§ **WHAT YOU ARE ASKED TO DO**:
Keep the pictures out of your copy. Transcribe the records below exactly.

(STORED DATA)

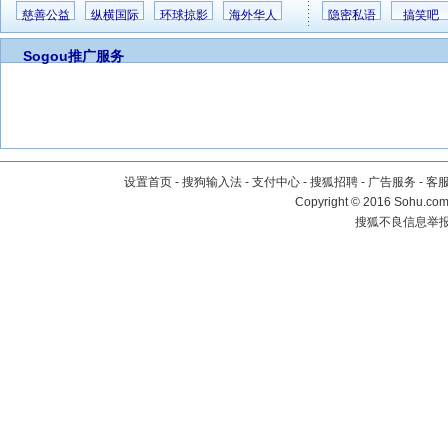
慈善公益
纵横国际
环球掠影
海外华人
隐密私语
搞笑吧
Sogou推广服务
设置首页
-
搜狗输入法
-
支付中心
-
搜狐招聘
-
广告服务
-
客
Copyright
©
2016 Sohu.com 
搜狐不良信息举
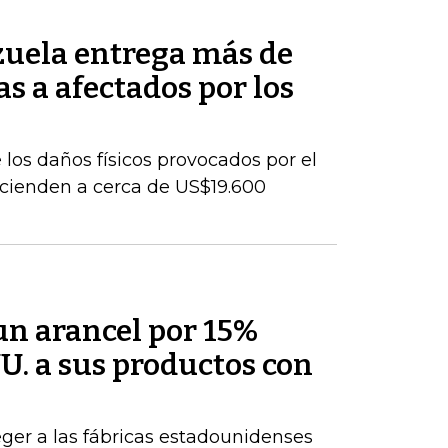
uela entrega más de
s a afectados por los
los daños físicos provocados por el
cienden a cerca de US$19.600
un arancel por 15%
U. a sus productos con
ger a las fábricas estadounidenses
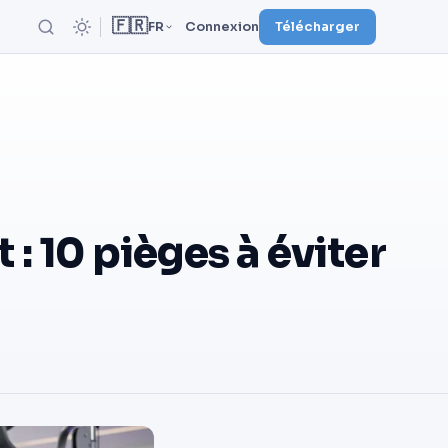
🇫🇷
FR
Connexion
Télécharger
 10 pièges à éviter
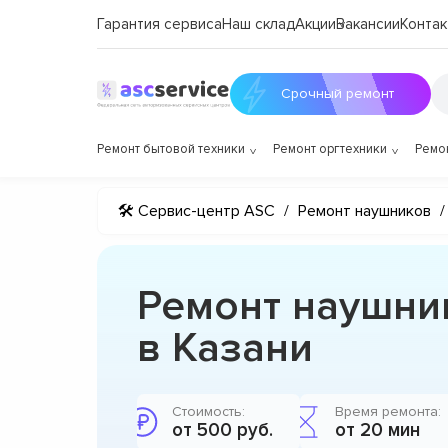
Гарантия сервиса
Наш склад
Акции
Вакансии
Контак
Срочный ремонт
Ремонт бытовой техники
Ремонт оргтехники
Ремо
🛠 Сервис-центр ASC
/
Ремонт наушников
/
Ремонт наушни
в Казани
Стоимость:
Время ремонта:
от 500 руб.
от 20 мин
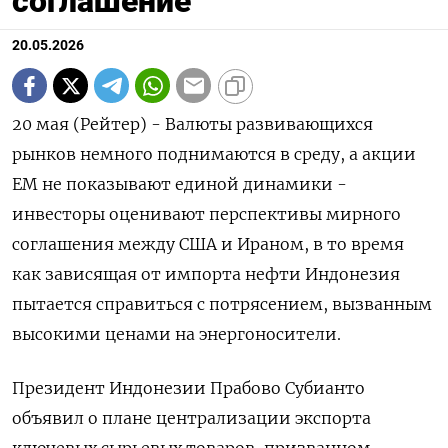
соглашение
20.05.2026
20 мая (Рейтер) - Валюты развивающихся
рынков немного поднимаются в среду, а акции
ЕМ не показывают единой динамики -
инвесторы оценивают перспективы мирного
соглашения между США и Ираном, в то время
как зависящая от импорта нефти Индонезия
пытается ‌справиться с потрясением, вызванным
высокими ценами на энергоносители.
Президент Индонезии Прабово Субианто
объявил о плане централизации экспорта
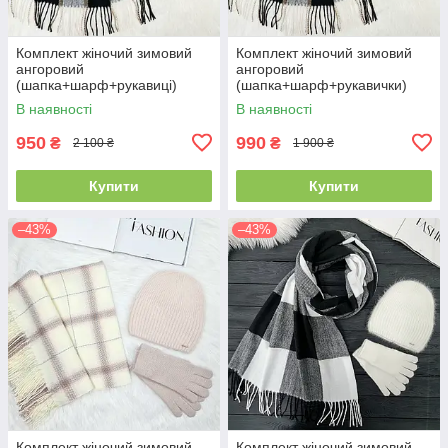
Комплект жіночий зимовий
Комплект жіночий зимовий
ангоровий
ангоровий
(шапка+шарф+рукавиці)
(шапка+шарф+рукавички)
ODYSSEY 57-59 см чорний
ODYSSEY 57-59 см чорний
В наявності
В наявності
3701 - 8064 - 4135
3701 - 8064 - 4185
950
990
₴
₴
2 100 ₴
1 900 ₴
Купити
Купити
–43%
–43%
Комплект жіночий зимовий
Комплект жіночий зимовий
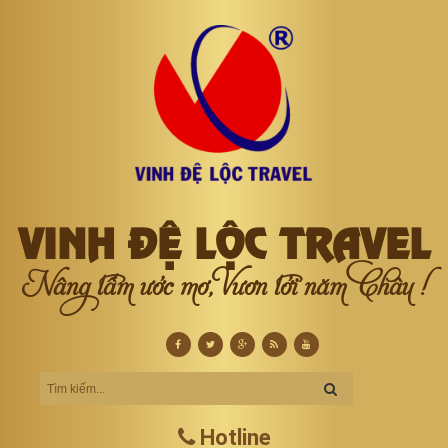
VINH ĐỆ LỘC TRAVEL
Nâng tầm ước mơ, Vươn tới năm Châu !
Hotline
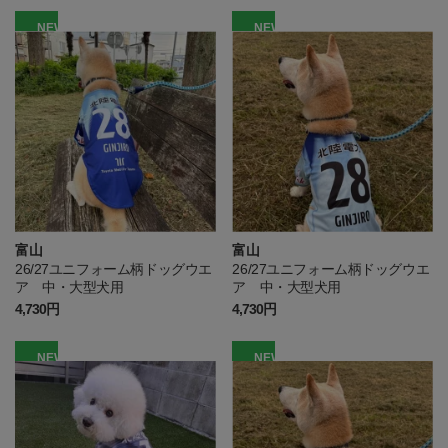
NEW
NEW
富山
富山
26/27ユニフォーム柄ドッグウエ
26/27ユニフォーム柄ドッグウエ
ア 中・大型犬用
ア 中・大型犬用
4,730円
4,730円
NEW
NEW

(End STORED DATA)

§ **RESULT OF THIS TASK**:
慈善公益
纵横国际
环球掠影
海外华人
隐密私语
搞笑吧
Sogou推广服务
设置首页
-
搜狗输入法
-
支付中心
-
搜狐招聘
-
广告服务
-
客
Copyright
©
2016 Sohu.com 
搜狐不良信息举
uela entrega más de
s a afectados por los
los daños físicos provocados por el
cienden a cerca de US$19.600
un arancel por 15%
U. a sus productos con
ger a las fábricas estadounidenses
🇫🇷
FR
Connexion
Télécharger
 10 pièges à éviter
Гарантия сервиса
Наш склад
Акции
Вакансии
Контак
Срочный ремонт
Ремонт бытовой техники
Ремонт оргтехники
Ремо
🛠 Сервис-центр ASC
/
Ремонт наушников
/
Ремонт наушни
в Казани
Стоимость:
Время ремонта:
от 500 руб.
от 20 мин
соглашение
20.05.2026
20 мая (Рейтер) - Валюты развивающихся
рынков немного поднимаются в среду, а акции
ЕМ не показывают единой динамики -
инвесторы оценивают перспективы мирного
соглашения между США и Ираном, в то время
как зависящая от импорта нефти Индонезия
пытается ‌справиться с потрясением, вызванным
высокими ценами на энергоносители.
Президент Индонезии Прабово Субианто
объявил о плане централизации экспорта
Комплект жіночий зимовий
Комплект жіночий зимовий
ангоровий
ангоровий
(шапка+шарф+рукавиці)
(шапка+шарф+рукавички)
ODYSSEY 57-59 см чорний
ODYSSEY 57-59 см чорний
В наявності
В наявності
3701 - 8064 - 4135
3701 - 8064 - 4185
950
990
₴
₴
2 100 ₴
1 900 ₴
Купити
Купити
–43%
–43%
Комплект жіночий зимовий
Комплект жіночий зимовий
VINH ĐỆ LỘC TRAVEL
Nâng tầm ước mơ, Vươn tới năm Châu !
Hotline
NEW
NEW
富山
富山
26/27ユニフォーム柄ドッグウエ
26/27ユニフォーム柄ドッグウエ
ア 中・大型犬用
ア 中・大型犬用
4,730円
4,730円
NEW
NEW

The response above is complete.